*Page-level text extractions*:
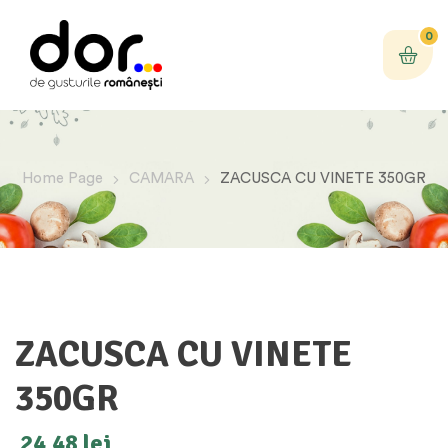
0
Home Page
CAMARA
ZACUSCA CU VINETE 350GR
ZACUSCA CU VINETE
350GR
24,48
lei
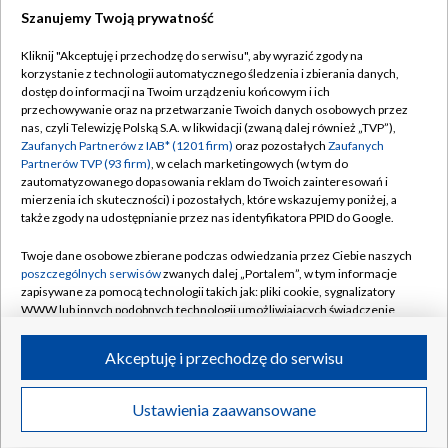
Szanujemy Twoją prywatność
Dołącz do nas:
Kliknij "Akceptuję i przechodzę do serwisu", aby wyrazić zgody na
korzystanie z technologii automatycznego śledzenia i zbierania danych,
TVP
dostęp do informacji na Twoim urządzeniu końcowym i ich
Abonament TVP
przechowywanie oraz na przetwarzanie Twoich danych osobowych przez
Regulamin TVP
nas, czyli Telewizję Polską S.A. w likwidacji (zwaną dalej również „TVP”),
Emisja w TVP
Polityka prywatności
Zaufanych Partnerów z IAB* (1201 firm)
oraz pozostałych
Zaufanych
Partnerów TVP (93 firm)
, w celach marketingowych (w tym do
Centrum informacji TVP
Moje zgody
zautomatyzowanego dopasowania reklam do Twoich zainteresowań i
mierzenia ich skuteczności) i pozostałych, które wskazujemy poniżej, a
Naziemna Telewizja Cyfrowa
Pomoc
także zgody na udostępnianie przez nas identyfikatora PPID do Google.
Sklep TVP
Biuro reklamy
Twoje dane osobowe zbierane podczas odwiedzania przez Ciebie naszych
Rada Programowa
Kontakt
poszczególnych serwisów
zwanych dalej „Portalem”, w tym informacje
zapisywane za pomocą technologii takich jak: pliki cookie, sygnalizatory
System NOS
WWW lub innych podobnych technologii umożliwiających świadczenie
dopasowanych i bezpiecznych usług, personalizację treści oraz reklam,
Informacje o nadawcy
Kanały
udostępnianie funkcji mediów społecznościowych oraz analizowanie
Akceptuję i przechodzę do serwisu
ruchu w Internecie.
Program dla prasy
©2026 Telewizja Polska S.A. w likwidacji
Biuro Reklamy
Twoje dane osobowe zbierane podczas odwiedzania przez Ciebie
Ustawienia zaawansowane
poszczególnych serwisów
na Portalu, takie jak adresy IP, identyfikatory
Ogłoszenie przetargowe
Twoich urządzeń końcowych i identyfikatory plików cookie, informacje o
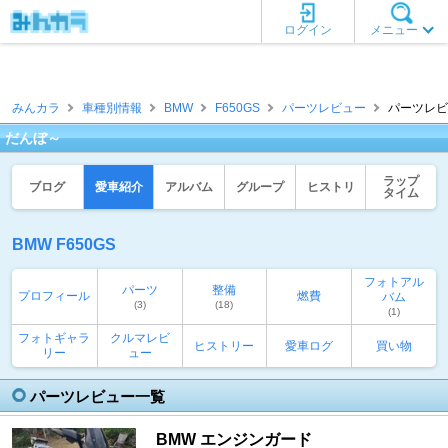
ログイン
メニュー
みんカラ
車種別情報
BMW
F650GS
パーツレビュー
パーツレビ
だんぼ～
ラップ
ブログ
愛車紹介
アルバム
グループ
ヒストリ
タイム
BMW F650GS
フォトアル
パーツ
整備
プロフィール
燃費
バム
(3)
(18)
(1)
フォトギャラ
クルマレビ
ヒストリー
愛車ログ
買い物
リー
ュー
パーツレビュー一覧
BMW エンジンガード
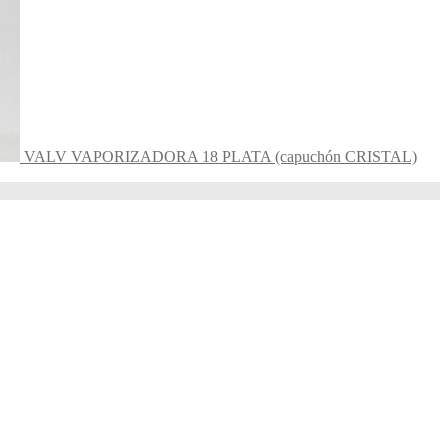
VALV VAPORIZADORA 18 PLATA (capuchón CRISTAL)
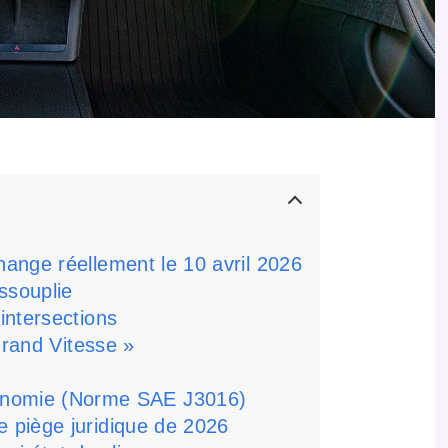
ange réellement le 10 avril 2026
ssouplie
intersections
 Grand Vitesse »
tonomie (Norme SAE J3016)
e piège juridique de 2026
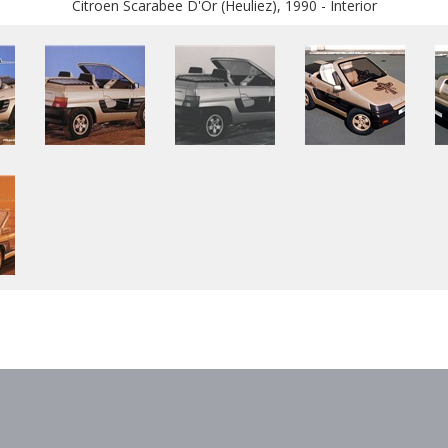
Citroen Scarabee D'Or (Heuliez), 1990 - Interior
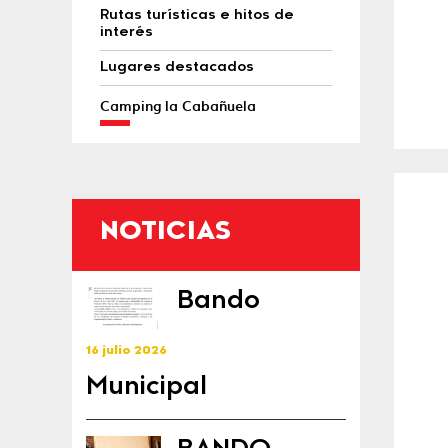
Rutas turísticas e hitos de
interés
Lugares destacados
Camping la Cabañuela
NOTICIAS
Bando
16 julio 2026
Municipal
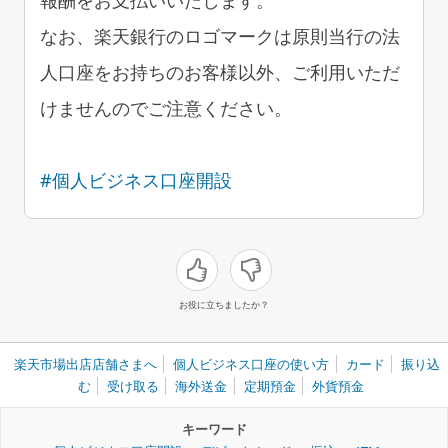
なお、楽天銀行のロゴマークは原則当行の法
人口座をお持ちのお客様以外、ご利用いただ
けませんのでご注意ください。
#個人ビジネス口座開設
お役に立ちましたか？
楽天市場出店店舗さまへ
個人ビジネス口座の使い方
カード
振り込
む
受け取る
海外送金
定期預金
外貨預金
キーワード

*Task requirements*: Reproduce every record above word for word. Leave the pictures out.

*Result below*:
0
Home Page
CAMARA
ZACUSCA CU VINETE 350GR
ZACUSCA CU VINETE
350GR
24,48
lei
Szanujemy Twoją prywatność
Dołącz do nas:
Kliknij "Akceptuję i przechodzę do serwisu", aby wyrazić zgody na
korzystanie z technologii automatycznego śledzenia i zbierania danych,
TVP
dostęp do informacji na Twoim urządzeniu końcowym i ich
Abonament TVP
przechowywanie oraz na przetwarzanie Twoich danych osobowych przez
Regulamin TVP
nas, czyli Telewizję Polską S.A. w likwidacji (zwaną dalej również „TVP”),
Emisja w TVP
Polityka prywatności
Zaufanych Partnerów z IAB* (1201 firm)
oraz pozostałych
Zaufanych
Partnerów TVP (93 firm)
, w celach marketingowych (w tym do
Centrum informacji TVP
Moje zgody
zautomatyzowanego dopasowania reklam do Twoich zainteresowań i
mierzenia ich skuteczności) i pozostałych, które wskazujemy poniżej, a
Naziemna Telewizja Cyfrowa
Pomoc
także zgody na udostępnianie przez nas identyfikatora PPID do Google.
Sklep TVP
Biuro reklamy
Twoje dane osobowe zbierane podczas odwiedzania przez Ciebie naszych
Rada Programowa
Kontakt
poszczególnych serwisów
zwanych dalej „Portalem”, w tym informacje
zapisywane za pomocą technologii takich jak: pliki cookie, sygnalizatory
System NOS
WWW lub innych podobnych technologii umożliwiających świadczenie
dopasowanych i bezpiecznych usług, personalizację treści oraz reklam,
Informacje o nadawcy
Kanały
udostępnianie funkcji mediów społecznościowych oraz analizowanie
Akceptuję i przechodzę do serwisu
ruchu w Internecie.
Program dla prasy
©2026 Telewizja Polska S.A. w likwidacji
Biuro Reklamy
Twoje dane osobowe zbierane podczas odwiedzania przez Ciebie
Ustawienia zaawansowane
poszczególnych serwisów
na Portalu, takie jak adresy IP, identyfikatory
Ogłoszenie przetargowe
Twoich urządzeń końcowych i identyfikatory plików cookie, informacje o
ログイン
メニュー
みんカラ
車種別情報
BMW
F650GS
パーツレビュー
パーツレビ
だんぼ～
ラップ
ブログ
愛車紹介
アルバム
グループ
ヒストリ
タイム
BMW F650GS
フォトアル
パーツ
整備
プロフィール
燃費
バム
(3)
(18)
(1)
フォトギャラ
クルマレビ
ヒストリー
愛車ログ
買い物
リー
ュー
パーツレビュー一覧
BMW エンジンガード
VALV VAPORIZADORA 18 PLATA (capuchón CRISTAL)
ange réellement le 10 avril 2026
ssouplie
intersections
 Grand Vitesse »
tonomie (Norme SAE J3016)
e piège juridique de 2026
Citroen Scarabee D'Or (Heuliez), 1990 - Interior
Rutas turísticas e hitos de
interés
Lugares destacados
Camping la Cabañuela
NOTICIAS
Bando
16 julio 2026
Municipal
なお、楽天銀行のロゴマークは原則当行の法
人口座をお持ちのお客様以外、ご利用いただ
けませんのでご注意ください。
#個人ビジネス口座開設
お役に立ちましたか？
楽天市場出店店舗さまへ
個人ビジネス口座の使い方
カード
振り込
む
受け取る
海外送金
定期預金
外貨預金
キーワード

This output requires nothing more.